On Nov 24, 2010, at 6:45 AM, Richard Guenther wrote:
> On Tue, Nov 23, 2010 at 9:09 PM, Joern Rennecke <[email protected]> wrote:
>> If we changed BITS_PER_UNIT into an ordinary piece-of-data 'hook', this
>> would not only cost a data load from the target vector, but would also
>> inhibit optimizations that replace division / modulo / multiply with shift
>> or mask operations.
>> So maybe we should look into having a few functional hooks that do common
>> operations, i.e.
>> bits_in_units x / BITS_PER_UNIT
>> bits_in_units_ceil (x + BITS_PER_UNIT - 1) / BITS_PER_UNIT
>> bit_unit_remainder x % BITS_PER_UNIT
>> units_in_bits x * BITS_PER_UNIT
>>
>> Although we currently have some HOST_WIDE_INT uses, I hope using
>> unsigned HOST_WIDE_INT as the argument / return type will generally work.
>>
>> tree.h also defines BITS_PER_UNIT_LOG, which (or its hook equivalent)
>> should probably be used in all the places that use
>> exact_log_2 (BITS_PER_UNIT), and, if it could be relied upon to exist, we
>> could also use it as a substitute for the above hooks.

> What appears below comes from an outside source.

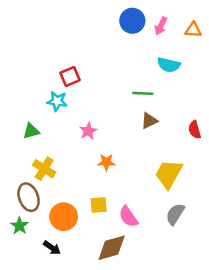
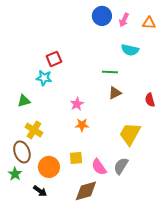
pink star: (88, 131) -> (77, 104), moved
gray semicircle: (175, 214) -> (121, 166), moved

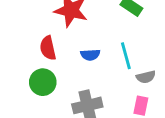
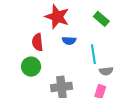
blue semicircle: (90, 55) -> (69, 41), moved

However, this seems
>> a bit iffy - we'd permanently forgo the possibility to have 6 / 7 / 36
>> bit etc. units.
>>
>> Similar arrangements could be made for BITS_PER_WORD and UNITS_PER_WORD,
>> although these macros seem not quite so prevalent in the tree optimizers.
>
> Well. Some things really ought to stay as macros. You can always
> error out if a multi-target compiler would have conflicts there at
> configure time.
That seems reasonable especially since BITS_PER_UNIT is likely to be consistent
(and 8) in any multi-target compiler.